For the past five years, Thailand has effectivelybeen the sole market for the UWSA's ya baa pills. But the UWSA is looking to expand its markets to other countries in Europe and the Asia-Pacific, according to Sorasit Sangprasert, deputy secretary general of Thailand's Office of Narcotics Control Board.

``We can see some of the drugs are already being smuggled out of the country -- some are going to Switzerland, some to Japan, Korea and Indonesia,'' Sorasit stated.

The United Nations Drug Control Program estimates that 45 per cent of the world's heroin comes from Burma, with the UWSA recognised as the major source.

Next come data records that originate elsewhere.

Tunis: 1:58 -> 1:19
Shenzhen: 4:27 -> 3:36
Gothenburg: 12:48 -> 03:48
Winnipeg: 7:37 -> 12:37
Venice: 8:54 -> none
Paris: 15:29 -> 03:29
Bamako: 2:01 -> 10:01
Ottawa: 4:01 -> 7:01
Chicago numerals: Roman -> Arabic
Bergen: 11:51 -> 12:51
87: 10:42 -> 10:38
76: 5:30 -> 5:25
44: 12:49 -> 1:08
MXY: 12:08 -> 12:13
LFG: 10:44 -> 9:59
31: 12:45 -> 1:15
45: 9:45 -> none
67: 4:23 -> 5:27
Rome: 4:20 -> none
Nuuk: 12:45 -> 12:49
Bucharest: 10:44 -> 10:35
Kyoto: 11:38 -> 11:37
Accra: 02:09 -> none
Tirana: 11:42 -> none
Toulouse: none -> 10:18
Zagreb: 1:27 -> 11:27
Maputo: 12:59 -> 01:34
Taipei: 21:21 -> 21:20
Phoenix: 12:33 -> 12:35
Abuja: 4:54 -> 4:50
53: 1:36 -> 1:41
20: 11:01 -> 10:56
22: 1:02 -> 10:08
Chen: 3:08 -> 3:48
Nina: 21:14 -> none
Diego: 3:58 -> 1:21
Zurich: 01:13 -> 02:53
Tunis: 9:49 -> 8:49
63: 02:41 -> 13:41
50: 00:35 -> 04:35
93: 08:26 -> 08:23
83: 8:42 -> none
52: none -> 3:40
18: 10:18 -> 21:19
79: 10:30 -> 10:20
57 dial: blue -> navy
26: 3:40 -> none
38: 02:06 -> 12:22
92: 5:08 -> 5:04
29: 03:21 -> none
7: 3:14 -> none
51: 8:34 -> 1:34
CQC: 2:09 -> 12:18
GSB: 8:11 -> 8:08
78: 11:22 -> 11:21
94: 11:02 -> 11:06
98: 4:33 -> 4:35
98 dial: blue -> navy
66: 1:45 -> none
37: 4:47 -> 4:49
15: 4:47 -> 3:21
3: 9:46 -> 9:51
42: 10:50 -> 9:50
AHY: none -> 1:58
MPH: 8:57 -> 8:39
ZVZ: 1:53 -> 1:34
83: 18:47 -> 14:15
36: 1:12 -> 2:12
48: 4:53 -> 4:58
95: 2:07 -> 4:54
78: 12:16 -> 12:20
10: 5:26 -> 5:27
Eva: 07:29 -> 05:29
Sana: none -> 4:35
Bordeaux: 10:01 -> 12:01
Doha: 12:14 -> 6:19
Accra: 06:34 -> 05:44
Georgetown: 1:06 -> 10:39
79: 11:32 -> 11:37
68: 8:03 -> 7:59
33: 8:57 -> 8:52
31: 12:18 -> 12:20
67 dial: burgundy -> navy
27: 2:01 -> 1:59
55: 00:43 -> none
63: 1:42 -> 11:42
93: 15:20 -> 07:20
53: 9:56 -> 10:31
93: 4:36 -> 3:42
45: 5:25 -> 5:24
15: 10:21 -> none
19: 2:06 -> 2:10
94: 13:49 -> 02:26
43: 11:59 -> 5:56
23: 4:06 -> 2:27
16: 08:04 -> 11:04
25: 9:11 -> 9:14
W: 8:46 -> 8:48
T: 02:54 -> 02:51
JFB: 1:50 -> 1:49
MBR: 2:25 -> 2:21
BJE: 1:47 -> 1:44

The biggest seizure of ya baa pills being smuggled out of Thailand came last year when authorities found 36,000 pills at Bangkok's international airport destined for Japan, according to Sorasit. Ya baa has gained infamy in Thailand for its devastating side-effects. Although it causes similar feelings of power and limitless energy as those associated with other types of amphetamines such as Speed and Ecstasy, it can cause massive bouts ofparanoia.

Local media in Bangkok regularly show violent incidents where ya baa addicts have stabbed themselves to death. Television news bulletins show police shooting deranged men who, believing they were being threatened, have fired guns or wielded machetes at innocent strangers.

Ya baa has overtaken heroin over the past five years as the biggest drug problem for Thailand's 60 million people. The latest government figures show 300,000 heroin addicts in Thailand, compared with estimates of more than one million ya baa addicts and countless more occasional users.

The number of ya baa addicts has risen five-fold since 1993. For its part, the Burmese government has given the UWSA approval to develop Mong Yawn town into a city over the next five years.